Но в эволюции такой «демон» существует. Это естественный отбор — «демон Дарвина», как удачно его назвал А. Азимов. Именно отбор, сохраняя жизнь более сложным организмам, если они более приспособлены, и создает прогресс.
Исчезни отбор — и бесконтрольно накапливаемые в генотипах видов мутации быстро поведут к дезорганизации всех связей внутри организмов — к регрессу, к повышению энтропии. По словам Шмальгаузена, «в эволюции организмы снижают энтропию, то есть увеличивают свою упорядоченность естественным отбором особей, наиболее успешно разрушающих внешнюю среду, то есть повышающих ее энтропию». Сам по себе мутационный процесс есть фактор разрушающий, повышающий энтропию. Де Фриз был неправ — одни мутации, без отбора не могут создать виды, ибо они по своей природе не созидают.
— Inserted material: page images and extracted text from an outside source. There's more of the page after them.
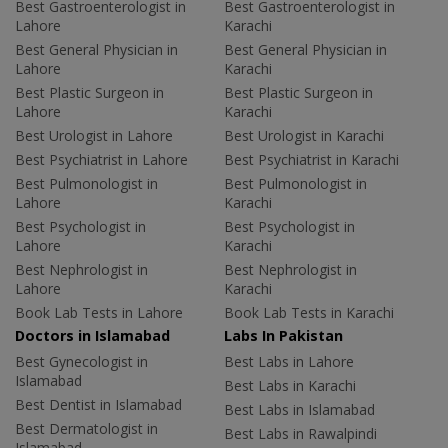
Best Gastroenterologist in
Best Gastroenterologist in
Lahore
Karachi
Best General Physician in
Best General Physician in
Lahore
Karachi
Best Plastic Surgeon in
Best Plastic Surgeon in
Lahore
Karachi
Best Urologist in Lahore
Best Urologist in Karachi
Best Psychiatrist in Lahore
Best Psychiatrist in Karachi
Best Pulmonologist in
Best Pulmonologist in
Lahore
Karachi
Best Psychologist in
Best Psychologist in
Lahore
Karachi
Best Nephrologist in
Best Nephrologist in
Lahore
Karachi
Book Lab Tests in Lahore
Book Lab Tests in Karachi
Doctors in Islamabad
Labs In Pakistan
Best Gynecologist in
Best Labs in Lahore
Islamabad
Best Labs in Karachi
Best Dentist in Islamabad
Best Labs in Islamabad
Best Dermatologist in
Best Labs in Rawalpindi
Islamabad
С той же позиции Шмальгаузен рассматривает и стабилизирующий отбор, при котором гибнут все особи с менее устойчивой организацией (вспомните воробьев Бампуса!). В любой популяции энтропия возрастает вследствие мутационного процесса — и отбор, отсекая крайние популяции, поддерживает ее на прежнем уровне.
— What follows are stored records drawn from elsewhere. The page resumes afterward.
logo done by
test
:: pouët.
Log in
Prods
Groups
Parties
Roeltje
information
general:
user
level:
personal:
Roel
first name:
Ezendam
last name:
Было бы очень любопытно проанализировать с этой точки зрения многие эволюционные тенденции — например, возникновение теплокровности. У всех без исключения организмов все реакции, идущие в их теле (в основном за счет распада АТФ), завершаются выделением во внешнюю среду высокоэнтропийных веществ — углекислого газа, воды и аммиака. Помимо этого, выделяется большое количество тепла — это тоже, так сказать, отброс производства. У мелких животных выделение «тепловых шлаков» не составляет проблемы, так как у них относительно большая поверхность по сравнению с объемом. Но чем крупнее организм, тем выше опасность перегрева. Поэтому самые крупные пресмыкающиеся, в основном ночные и водные, крайне медлительные животные. Они способны, как крокодилы и змеи, к быстрому, стремительному броску на добычу, но не к продолжительному движению, а медлительность черепах даже вошла в пословицу. Исключение — водяные черепахи, но вода лучший теплопроводник, чем воздух.
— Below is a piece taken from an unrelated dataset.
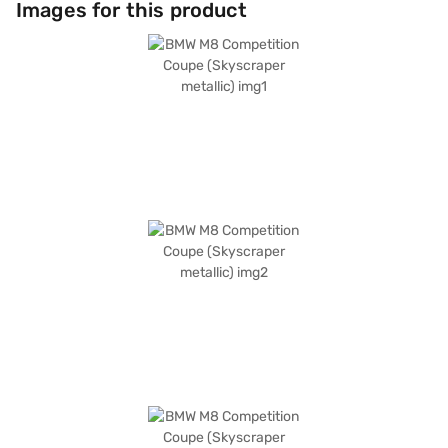
Images for this product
Лишь птицы и млекопитающие (а также, если вы помните, летающие ящеры) стали утилизировать эти «тепловые отбросы», задерживая теплообмен между телом и средой теплоизолирующим перьевым или шерстным слоем. Но одной теплоизоляции мало — она увеличивает опасность перегрева. Потребовалось создание весьма сложных систем, регулирующих температуру тела; примером могут быть потовые железы млекопитающих. Результатом явилась стабилизация жизненных процессов, повышение автономности от внешней среды — и успех в жизненной борьбе.
Итак, можно заключить, что все организмы в течение жизни поддерживают энтропию своих тел на низком уровне ценой повышения энтропии окружающей среды, и победа в борьбе за существование достается тем видам, которые наиболее эффективно осуществляют этот процесс.
Остается только вопрос — применимо ли второе начало к индивидуальному организму, иными словами — обязательна ли смерть? Надо помнить, что в клетках нашего тела непрерывно происходят мутации, которые вызывают дисгармонию жизненных процессов (старость — это повышение энтропии). Кроме того, я убежден, что в наших генотипах отбором заложен механизм, постепенно, после 50 лет в среднем, начинающий отключать одну защитную систему за другой. Не будь смены поколений, не было бы и эволюции — зачем дети бессмертному существу? А остановка в эволюции в конце концов будет фатальной. Короче, бессмертие индивидов означает смерть вида. Как писал Ф. Энгельс: «Жить значит умирать».